__Required action__
Copy, exactly and without additions, every line in the records below from the one holding "und Ummantelung mit synthetischem Kautschuk" through the one holding "Fest verbundene Lastverteilungsbleche", both ends included.

__Available records__
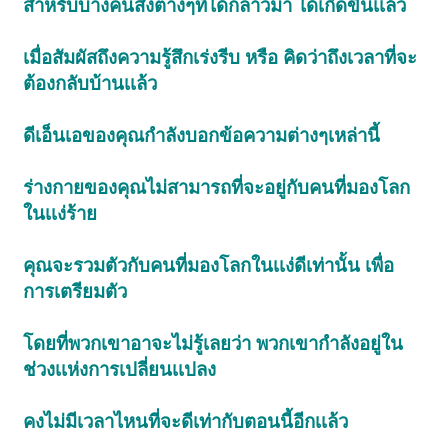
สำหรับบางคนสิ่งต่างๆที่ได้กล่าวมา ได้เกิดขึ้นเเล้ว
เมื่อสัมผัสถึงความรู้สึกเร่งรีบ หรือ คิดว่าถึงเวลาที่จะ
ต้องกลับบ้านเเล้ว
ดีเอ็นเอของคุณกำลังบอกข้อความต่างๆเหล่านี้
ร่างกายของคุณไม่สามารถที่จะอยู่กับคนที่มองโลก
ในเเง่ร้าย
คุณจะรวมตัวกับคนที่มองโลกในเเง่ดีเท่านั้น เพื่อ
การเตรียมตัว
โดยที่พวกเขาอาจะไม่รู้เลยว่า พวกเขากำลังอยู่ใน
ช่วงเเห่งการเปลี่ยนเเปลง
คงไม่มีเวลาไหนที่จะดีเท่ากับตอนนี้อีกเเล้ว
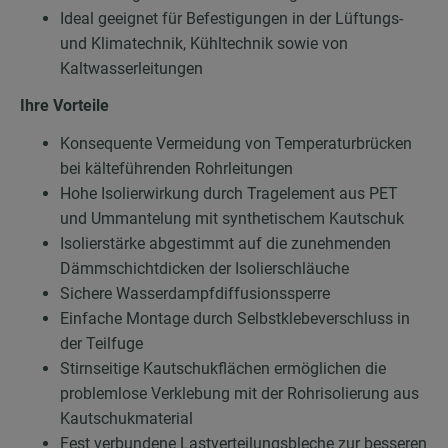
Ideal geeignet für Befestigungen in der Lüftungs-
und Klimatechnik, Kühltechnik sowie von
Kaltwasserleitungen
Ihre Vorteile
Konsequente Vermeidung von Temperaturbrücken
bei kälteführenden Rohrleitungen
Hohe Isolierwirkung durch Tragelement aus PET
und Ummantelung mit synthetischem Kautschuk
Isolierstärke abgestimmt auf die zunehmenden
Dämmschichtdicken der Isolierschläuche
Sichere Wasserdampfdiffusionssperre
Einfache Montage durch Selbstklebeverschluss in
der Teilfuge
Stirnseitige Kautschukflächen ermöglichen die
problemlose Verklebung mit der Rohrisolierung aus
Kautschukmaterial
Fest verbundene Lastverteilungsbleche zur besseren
==
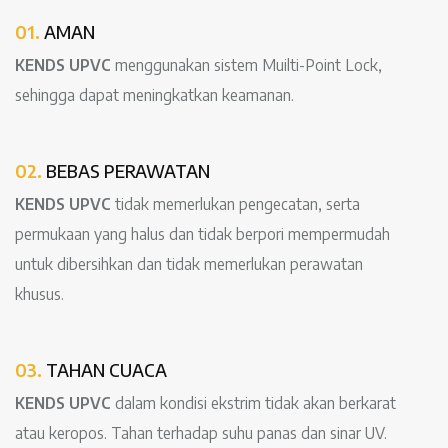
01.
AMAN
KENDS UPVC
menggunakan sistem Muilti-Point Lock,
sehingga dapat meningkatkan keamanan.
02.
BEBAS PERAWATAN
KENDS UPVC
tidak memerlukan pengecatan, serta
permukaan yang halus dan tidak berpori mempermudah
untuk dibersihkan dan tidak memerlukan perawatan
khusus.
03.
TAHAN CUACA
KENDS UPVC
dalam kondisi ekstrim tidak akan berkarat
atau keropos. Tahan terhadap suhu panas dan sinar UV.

__Answer area__
und Ummantelung mit synthetischem Kautschuk
Isolierstärke abgestimmt auf die zunehmenden
Dämmschichtdicken der Isolierschläuche
Sichere Wasserdampfdiffusionssperre
Einfache Montage durch Selbstklebeverschluss in
der Teilfuge
Stirnseitige Kautschukflächen ermöglichen die
problemlose Verklebung mit der Rohrisolierung aus
Kautschukmaterial
Fest verbundene Lastverteilungsbleche zur besseren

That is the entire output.